Tonight I am meeting two of my old friends for drinks. I am very nervous. When I say old I mean not in age but from a long, long time ago. I haven't seen these two girl friends in over ten years. The scary part is not seeing them and worrying about what I am wearing or look like, its will they still like me? These are my two high school best friends. The girls who I shared my biggest secrets with, they knew all about me and still liked me, we were going to be each others maids of honor when we got married, the girls who saw me through the best and often worse times in my life. Okay so you get the point.
The problem is they have remained friends. I guess in a way they were always the closer two anyway, but I am worried. We didn't have some dramatic falling out or anything like that- we just grew apart in college- different sororities, friends, boyfriends.
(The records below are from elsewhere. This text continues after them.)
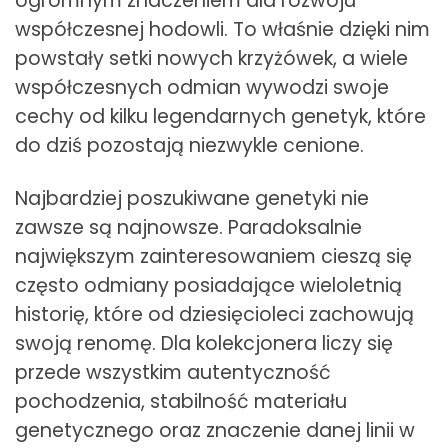
ogromnym znaczeniem dla rozwoju
współczesnej hodowli. To właśnie dzięki nim
powstały setki nowych krzyżówek, a wiele
współczesnych odmian wywodzi swoje
cechy od kilku legendarnych genetyk, które
do dziś pozostają niezwykle cenione.
Najbardziej poszukiwane genetyki nie
zawsze są najnowsze. Paradoksalnie
największym zainteresowaniem cieszą się
często odmiany posiadające wieloletnią
historię, które od dziesięcioleci zachowują
swoją renomę. Dla kolekcjonera liczy się
przede wszystkim autentyczność
pochodzenia, stabilność materiału
genetycznego oraz znaczenie danej linii w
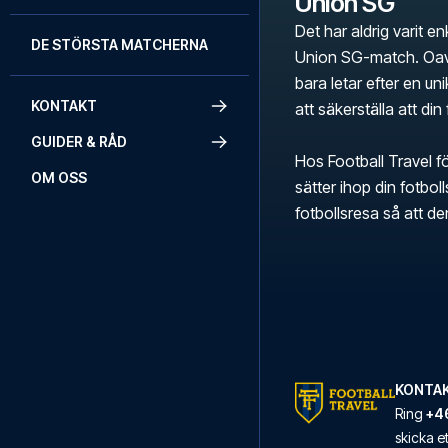
Union SG
Det har aldrig varit en
DE STÖRSTA MATCHERNA
Union SG-match. Oavs
bara letar efter en uni
KONTAKT
att säkerställa att din
GUIDER & RÅD
Hos Football Travel fö
OM OSS
sätter ihop din fotbo
fotbollsresa så att d
KONTAK
Ring
+46
skicka 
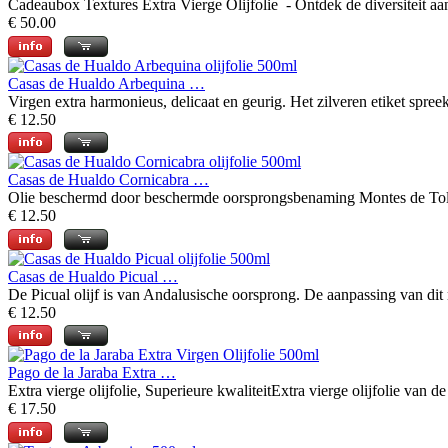
Cadeaubox Textures Extra Vierge Olijfolie - Ontdek de diversiteit aa
€ 50.00
Casas de Hualdo Arbequina …
Virgen extra harmonieus, delicaat en geurig. Het zilveren etiket spreekt
€ 12.50
Casas de Hualdo Cornicabra …
Olie beschermd door beschermde oorsprongsbenaming Montes de Toledo.
€ 12.50
Casas de Hualdo Picual …
De Picual olijf is van Andalusische oorsprong. De aanpassing van dit r
€ 12.50
Pago de la Jaraba Extra …
Extra vierge olijfolie, Superieure kwaliteitExtra vierge olijfolie van de
€ 17.50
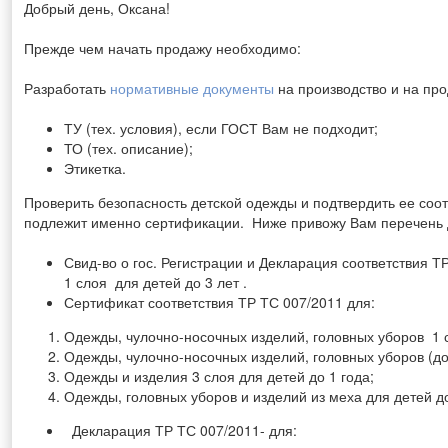
Добрый день, Оксана!
Прежде чем начать продажу необходимо:
Разработать
нормативные документы
на производство и на пр
ТУ (тех. условия), если ГОСТ Вам не подходит;
ТО (тех. описание);
Этикетка.
Проверить безопасность детской одежды и подтвердить ее соот
подлежит именно сертификации.
Ниже привожу Вам перечень 
Свид-во о гос. Регистрации и Декларация соответствия 
1 слоя для детей до 3 лет .
Сертификат соответствия ТР ТС 007/2011 для:
Одежды, чулочно-носочных изделий, головных уборов 1 
Одежды, чулочно-носочных изделий, головных уборов (до 
Одежды и изделия 3 слоя для детей до 1 года;
Одежды, головных уборов и изделий из меха для детей до
Декларация ТР ТС 007/2011- для:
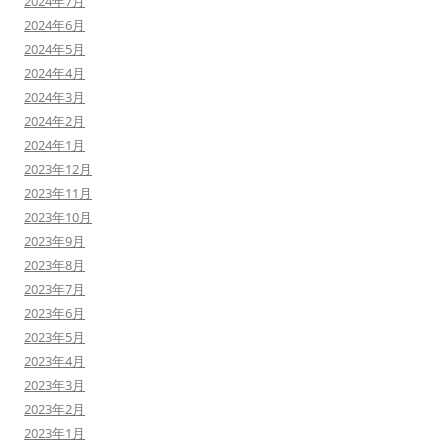
2024年7月
2024年6月
2024年5月
2024年4月
2024年3月
2024年2月
2024年1月
2023年12月
2023年11月
2023年10月
2023年9月
2023年8月
2023年7月
2023年6月
2023年5月
2023年4月
2023年3月
2023年2月
2023年1月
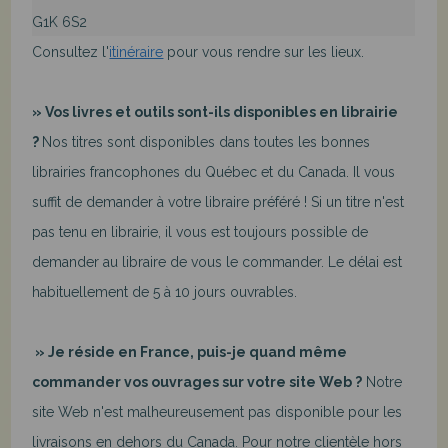
G1K 6S2
Consultez l'
itinéraire
pour vous rendre sur les lieux.
» Vos livres et outils sont-ils disponibles en librairie
?
Nos titres sont disponibles dans toutes les bonnes
librairies francophones du Québec et du Canada. Il vous
suffit de demander à votre libraire préféré ! Si un titre n'est
pas tenu en librairie, il vous est toujours possible de
demander au libraire de vous le commander. Le délai est
habituellement de 5 à 10 jours ouvrables.
» Je réside en France, puis-je quand même
commander vos ouvrages sur votre site Web ?
Notre
site Web n'est malheureusement pas disponible pour les
livraisons en dehors du Canada. Pour notre clientèle hors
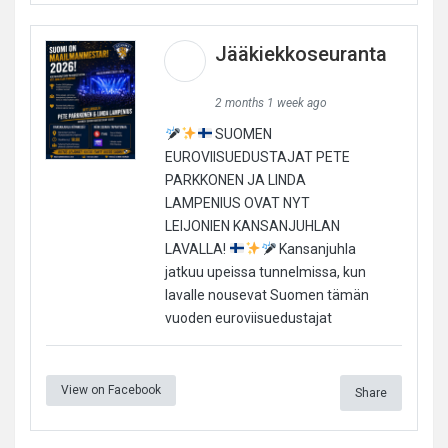
Jääkiekkoseuranta
2 months 1 week ago
SUOMEN
EUROVIISUEDUSTAJAT PETE
PARKKONEN JA LINDA
LAMPENIUS OVAT NYT
LEIJONIEN KANSANJUHLAN
LAVALLA!
Kansanjuhla
jatkuu upeissa tunnelmissa, kun
lavalle nousevat Suomen tämän
vuoden euroviisuedustajat
View on Facebook
Share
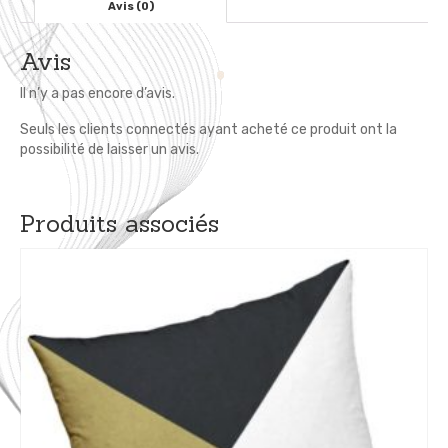
Bel
Avis (0)
Etui
Ipad
Avis
Il n’y a pas encore d’avis.
Seuls les clients connectés ayant acheté ce produit ont la
possibilité de laisser un avis.
Produits associés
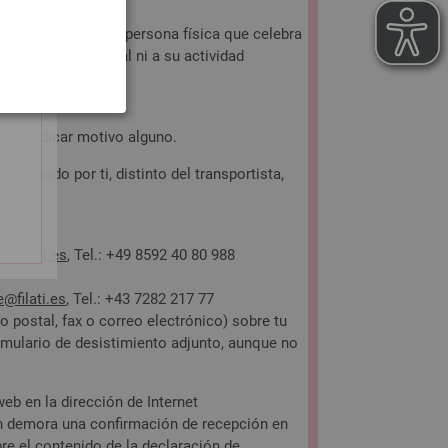
onsumidor es toda persona física que celebra
actividad comercial ni a su actividad
d de indicar motivo alguno.
designado por ti, distinto del transportista,
e@filati.es
, Tel.: +49 8592 40 80 988
e@filati.es
, Tel.: +43 7282 217 77
 postal, fax o correo electrónico) sobre tu
ormulario de desistimiento adjunto, aunque no
eb en la dirección de Internet
 sin demora una confirmación de recepción en
re el contenido de la declaración de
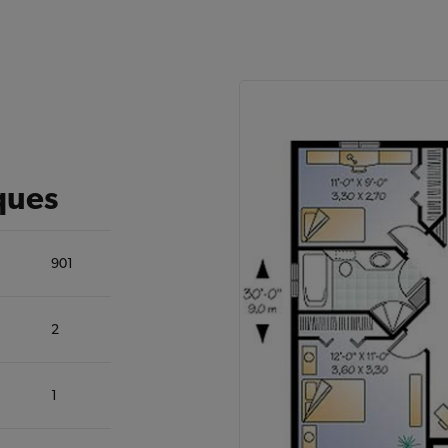
ques
901
2
1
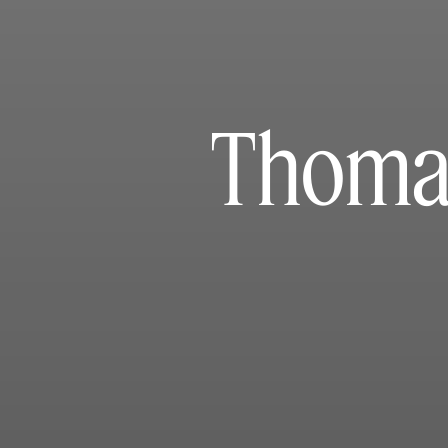
Thomas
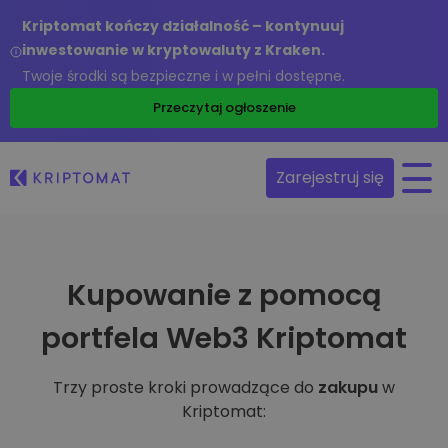
Kriptomat kończy działalność – kontynuuj
inwestowanie w kryptowaluty z Kraken.
Twoje środki są bezpieczne i w pełni dostępne.
Przeczytaj ogłoszenie
Zarejestruj się
Kupowanie z pomocą
portfela Web3 Kriptomat
Trzy proste kroki prowadzące do
zakupu
w
Kriptomat:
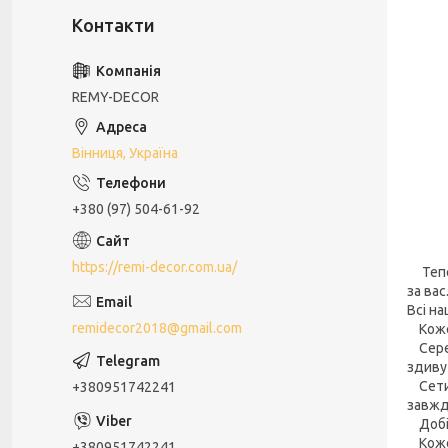
REMY-DECOR
Вінниця, Україна
+380 (97) 504-61-92
https://remi-decor.com.ua/
Тепер
за вас
Всі на
remidecor2018@gmail.com
Кожен
Серед
здивує
Сети 
+380951742241
завжд
Добір
Кожен
+380951742241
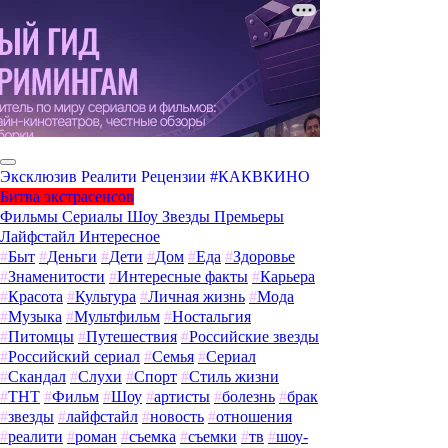
Эксклюзив
Реалити
Рецензии
#КАКВКИНО
Битва экстрасенсов
Фильмы
Сериалы
Шоу
Звезды
Премьеры
Лайфстайл
Интересное
#
Быт
#
Деньги
#
Дети
#
Дом
#
Еда
#
Здоровье
#
Знаменитости
#
Интересные факты
#
Карьера
#
Красота
#
Культура
#
Личная жизнь
#
Мода
#
Музыка
#
Мультфильм
#
Ностальгия
#
Питомцы
#
Путешествия
#
Российские звезды
#
Российский сериал
#
Семья
#
Сериал
#
Скандал
#
Слухи
#
Спорт
#
Стиль жизни
#
ТНТ
#
Фильм
#
Шоу
#
артисты
#
болезнь
#
брак
#
звезды
#
лайфстайл
#
новость
#
отношения
#
реалити
#
роман
#
съемка
#
съемки
#
тв
#
шоу-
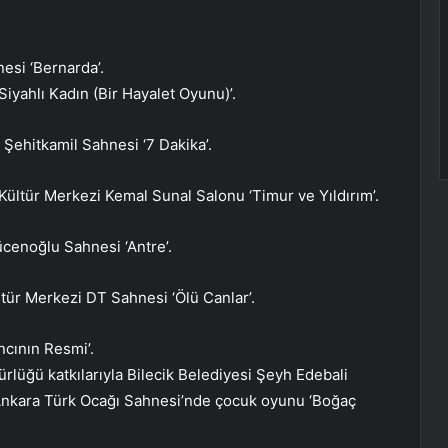
esi ‘Bernarda’.
iyahlı Kadın (Bir Hayalet Oyunu)’.
ı Şehitkamil Sahnesi ‘7 Dakika’.
ültür Merkezi Kemal Sunal Salonu ‘Timur ve Yıldırım’.
enoğlu Sahnesi ‘Antre’.
ür Merkezi DT Sahnesi ‘Ölü Canlar’.
cının Resmi’.
ürlüğü katkılarıyla Bilecik Belediyesi Şeyh Edebali
 Ankara Türk Ocağı Sahnesi’nde çocuk oyunu ‘Boğaç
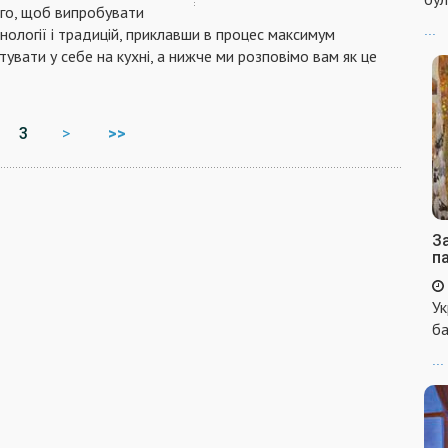
ого, щоб випробувати
...
хнології і традицій, приклавши в процес максимум
тувати у себе на кухні, а нижче ми розповімо вам як це
3
>
>>
За
п
Ук
ба
...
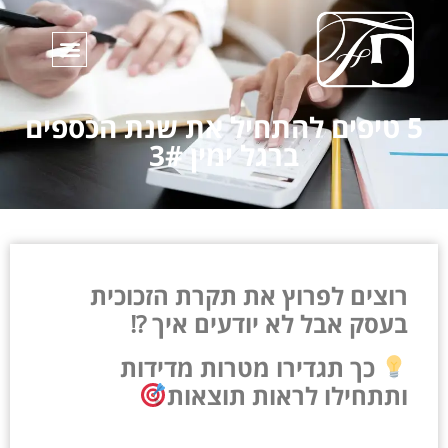
5 טיפים להתחיל את שנת הכספים
ברגל ימין 3#
רוצים לפרוץ את תקרת הזכוכית
בעסק אבל לא יודעים איך ⁉
כך תגדירו מטרות מדידות
ותתחילו לראות תוצאות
So I have to ask, have I become the person we always said we wouldn't be? What if they think I am not funny or friendly, what if my life is just completely boring to them. I don't know much about what has happened to them since we last saw each other. They are single and live a block apart. I am married, with a baby, and our lives are very different. I just can't help to think if we were that great of friends why aren't we still in touch? Through this wonderful world wide web we got back in touch with each other and tonight will take the plunge and see each other again.
I wonder if they are dreading it? That would suck. I hope they are excited. We will see.
Just be yourself. They will love you and if they don't not like it is going to change your life. You will just go back to the great friends you already have. It will be fine. Have fun and relax.